Diesen Veränderungen lässt sich besonders gut nachspüren im Genre des Leserbriefes, wenn Frauen um Rat fragend etwa von den Herausforderungen in ihrem (Liebes-)Leben berichteten, und wo sich im Verlauf der 1950er-Jahre in den Antworten der Redaktion ein allmählicher Wandel in der Bewertung der Geschlechterrollen ablesen lässt. So wurde etwa das während des Vichy-Regimes zelebrierte Verständnis vom Wesen der Ehe und Mutterschaft als Selbstaufopferung der Frau allmählich aufgelöst, wenn den Leserinnen an Beispielen aufgezeigt wurde, wie sie innerhalb eines gewissen Rahmens, ihre Ehe und das Familienleben aktiv mitbestimmen konnten; aber auch wenn etwa Hausarbeit zunehmend als ein Set von erlern- und optimierbaren Fähigkeiten verstanden wurde, was den gesellschaftlichen Status der Ehefrau aufwertete (S. 12). Auch die Rolle des Mannes als Vater begann sich zu wandeln, wie die Akten der Jugendgerichtsbarkeit aufzeigen. Vor und während des Krieges wurde Vaterschaft vor allem als Status angesehen, wobei im Sinne von funktionierenden Familienzusammenhängen lediglich wichtig zu sein schien, ob Väter an- oder abwesend waren. Nach Ende des Krieges rückte nun vermehrt die Qualität der Beziehung, die Väter zu ihren Kindern hatten, in den Fokus (S. 71).

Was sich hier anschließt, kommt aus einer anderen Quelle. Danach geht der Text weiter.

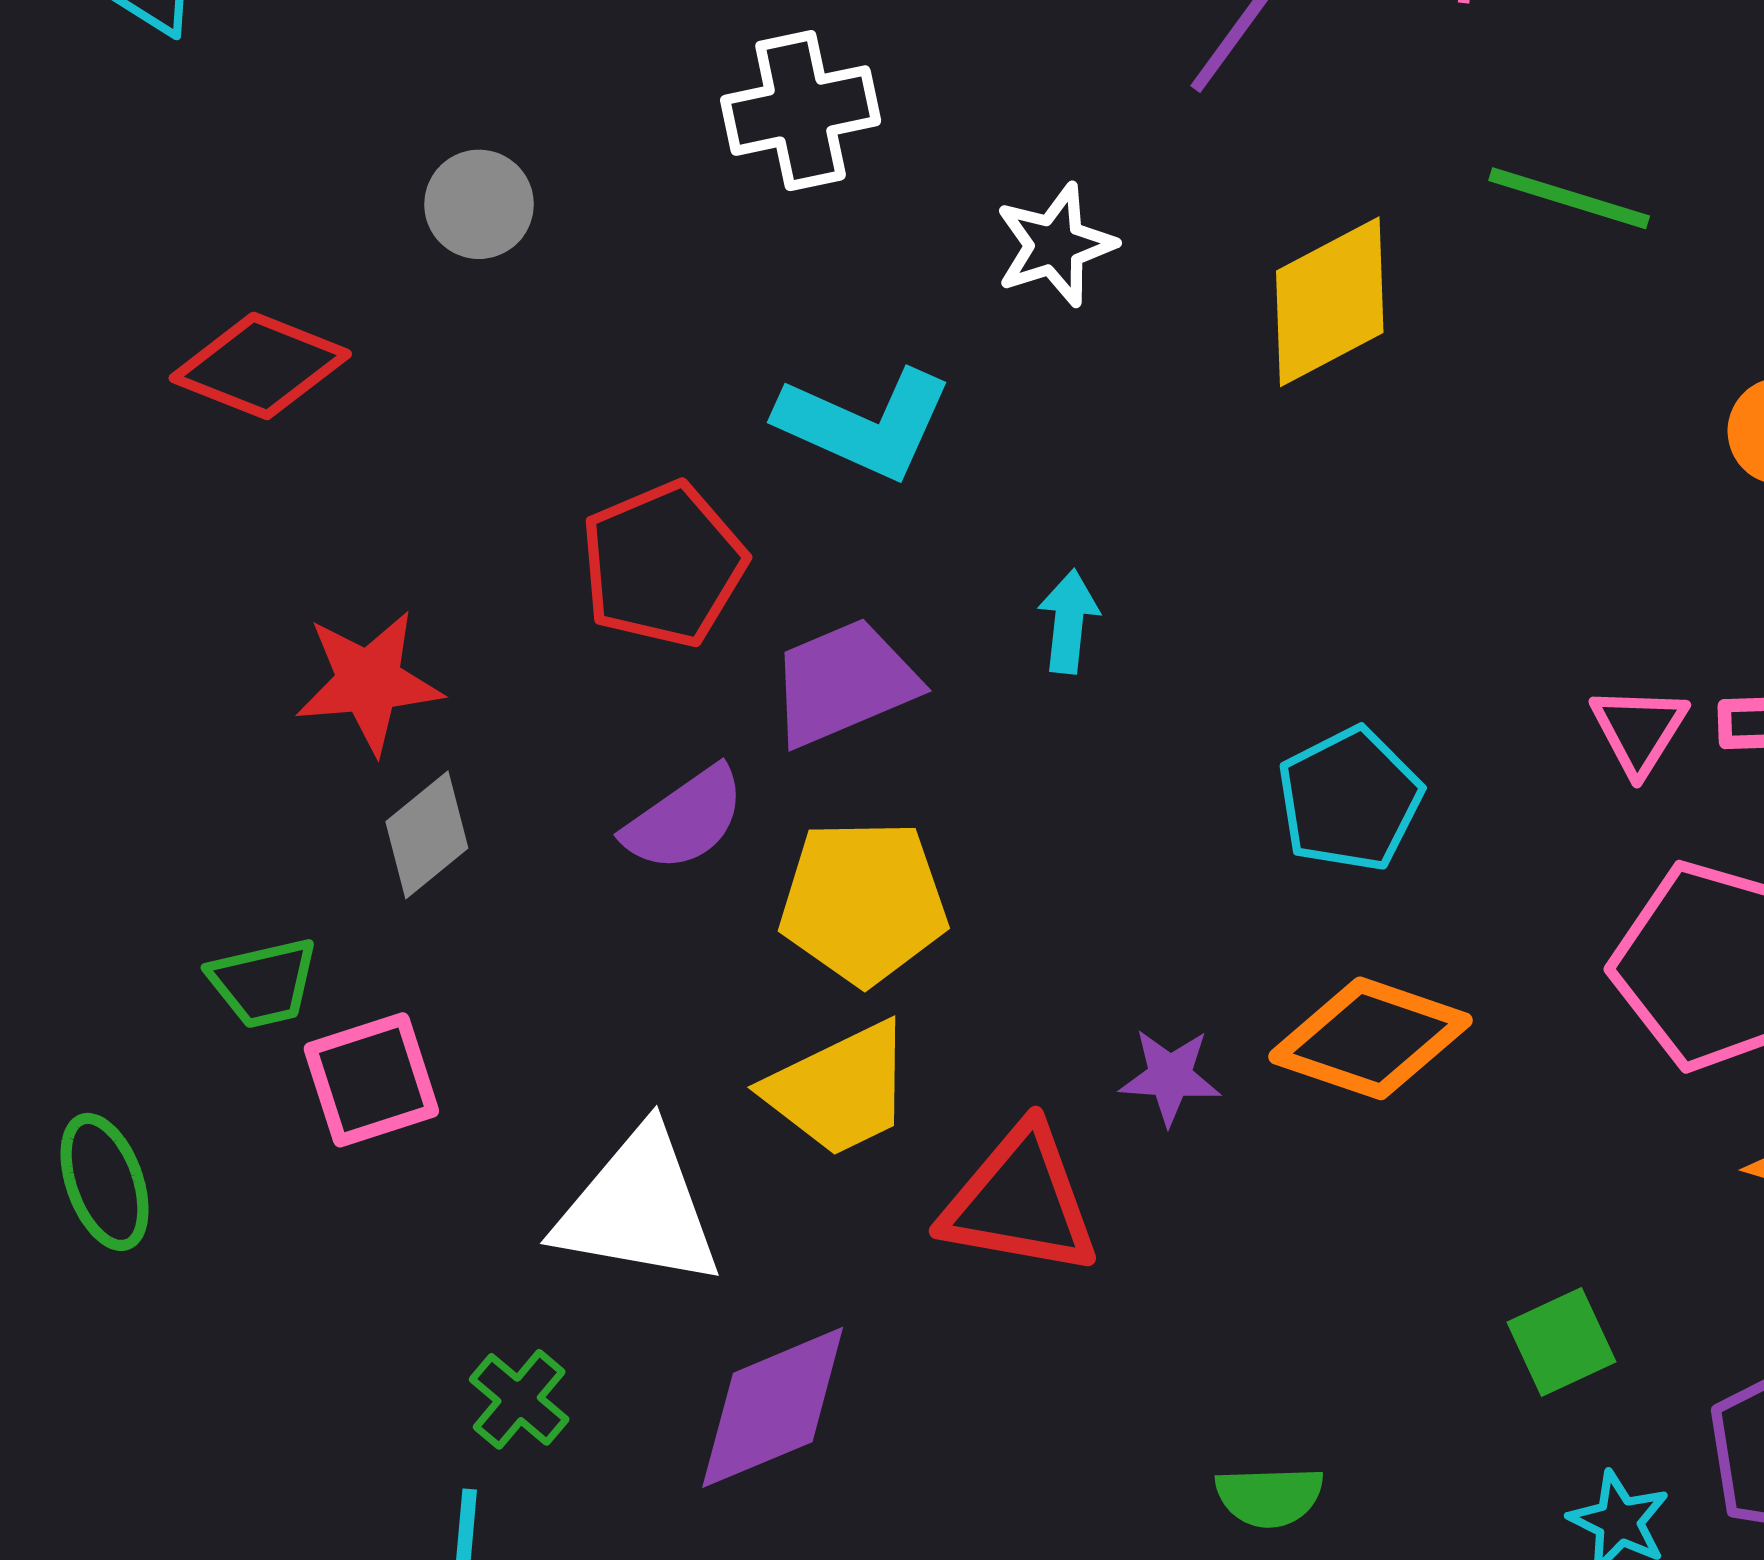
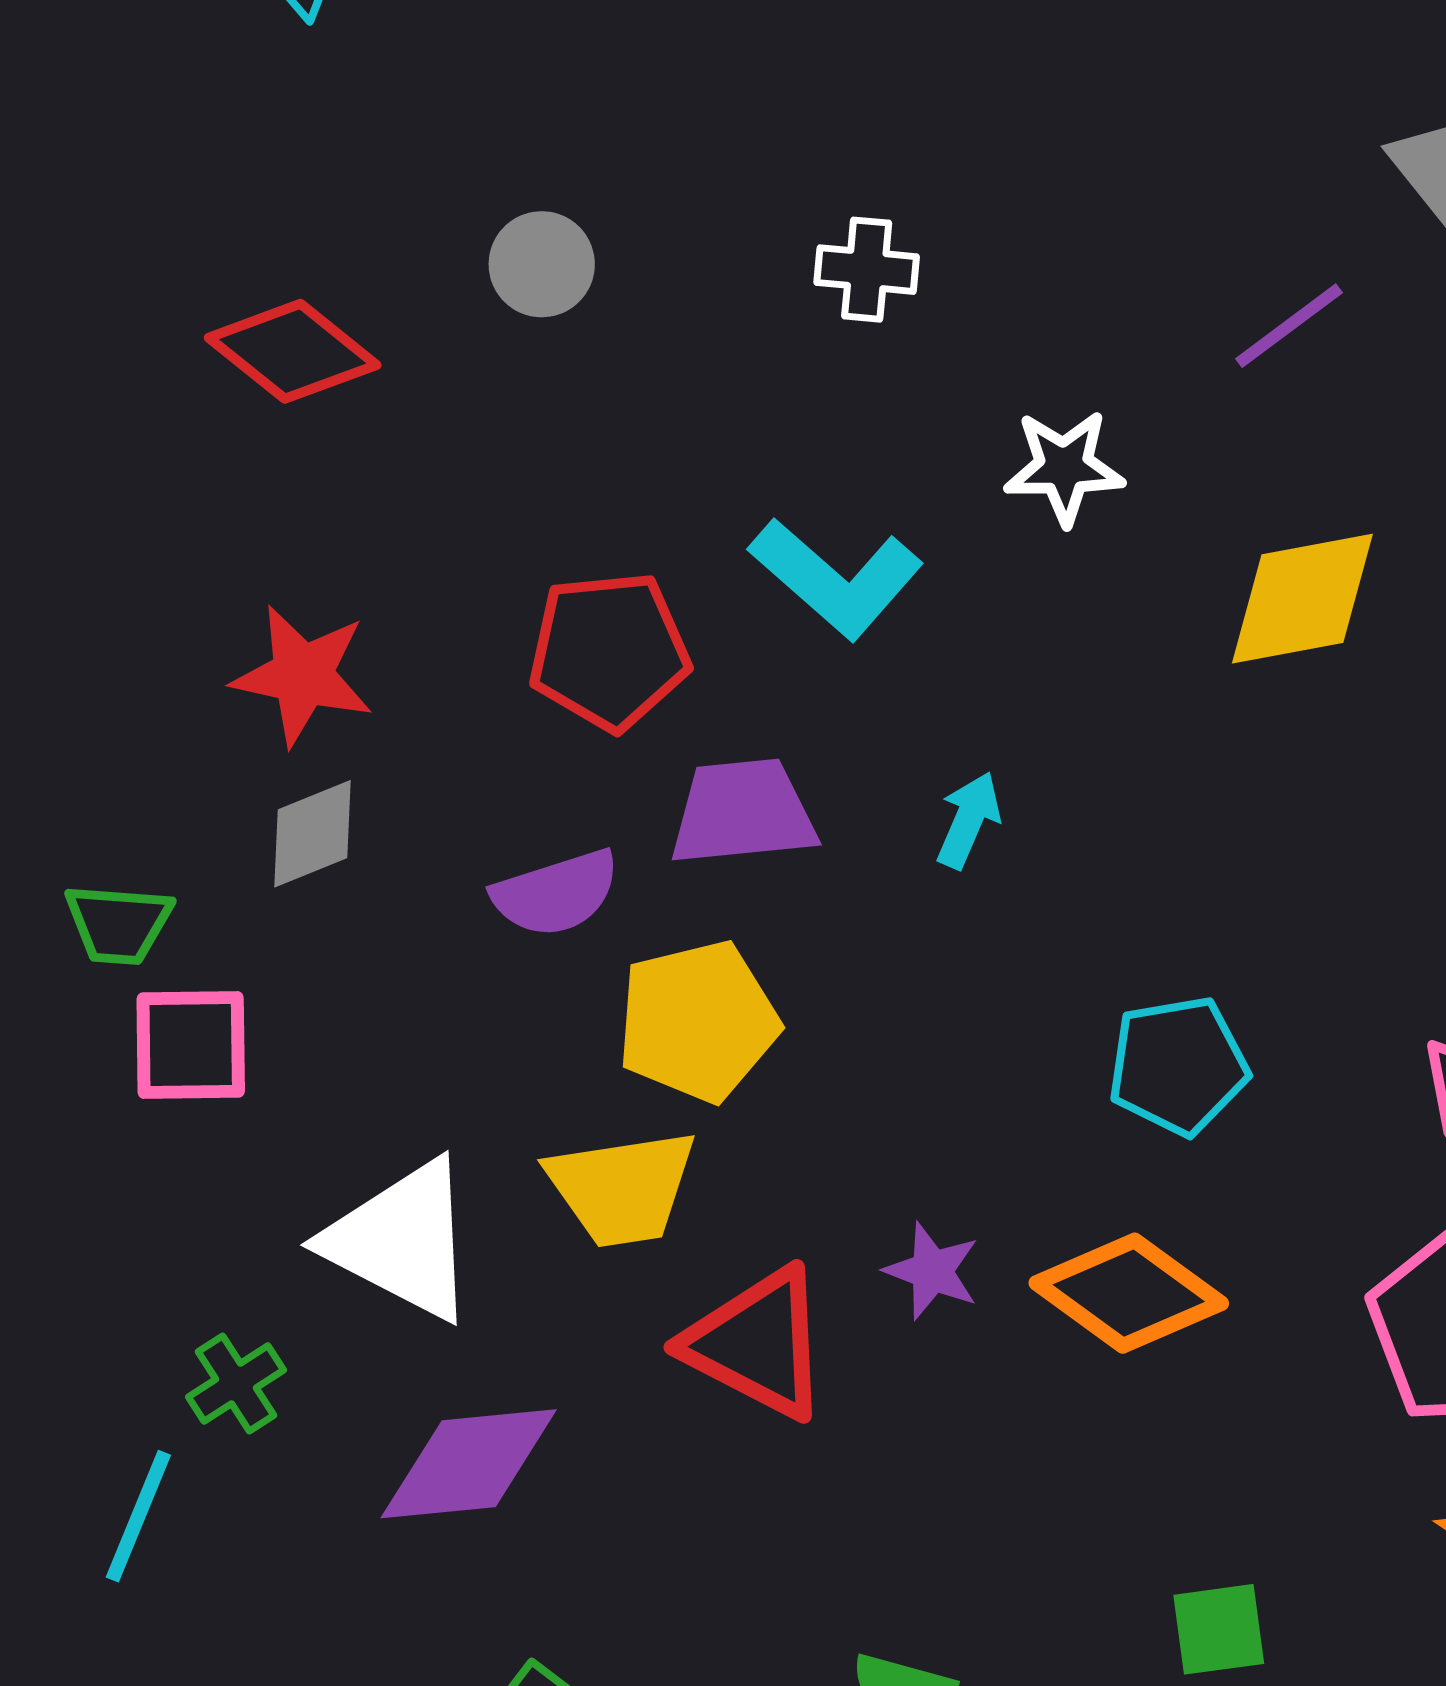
white cross: (801, 111) -> (867, 270), size x0.7
yellow pentagon: (863, 902) -> (698, 1021), turned -30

Auch wenn so bis dato vorherrschende Bilder von Frauen langsam und in vielen kleinen Kontexten aufgebrochen wurden, wurden Ehe und Mutterschaft trotzdem weiterhin als »goal for nearly all women« angesehen, wobei ihnen im Falle von Kinderlosigkeit nicht nur »unfinished womanhood«, sondern auch Frigidität vorgeworfen wurde, was die Norm weiblicher Sexualität in den Kontext einer heteronormativen ehelichen Partnerschaft setzte (S. 57). Doppelmoral gegenüber sexueller Freizügigkeit war dabei der Standard: Das galt für eheliche Untreue, die Ehemännern unter bestimmten Umständen zugestanden wurde, ebenso wie für die voreheliche Sexualität von männlichen Jugendlichen (S. 100), während der einzig legitime Ort für weibliche Sexualität die Ehe blieb (S. 101, 105).

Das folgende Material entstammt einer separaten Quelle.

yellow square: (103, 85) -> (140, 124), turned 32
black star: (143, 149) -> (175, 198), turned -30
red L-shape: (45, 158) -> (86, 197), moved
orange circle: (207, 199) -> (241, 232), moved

Anhand von Einblicken in die französische Jugendkultur der frühen 1960er-Jahre zeigt Fishman schließlich auf, wie ambivalent die Diskurse und Einstellungen zu Ehe und Sexualität in dieser Phase waren. Modeerscheinungen wie die minijupe, Françoise Sagans Buch »Bonjour tristesse« oder das Phänomen der »jeunes filles« forderten die vorherrschenden Geschlechterordnungen eindeutig heraus, da sie junge, unverheiratete Frauen sexualisierten. Fishman zeigt anhand der Ratgeberkolumnen aus Frauenzeitschriften, dass junge Frauen in der Tat auch kritisch über die Ehe reflektierten (S. 157). Gleichzeitig herrschten dennoch auch in dieser Zielgruppe konservative Überzeugungen vor, wie eine im Jahr 1960 durch die Zeitschrift »Elle« durchgeführte Studie zeigt, an der über 20 000 junge (überwiegend gebildete, aus der städtischen Mittelklasse stammende) Frauen teilgenommen hatten, die überwiegend Albert Camus Françoise Sagan vorzogen und etwa New-Wave-Filme ablehnten (S. 154).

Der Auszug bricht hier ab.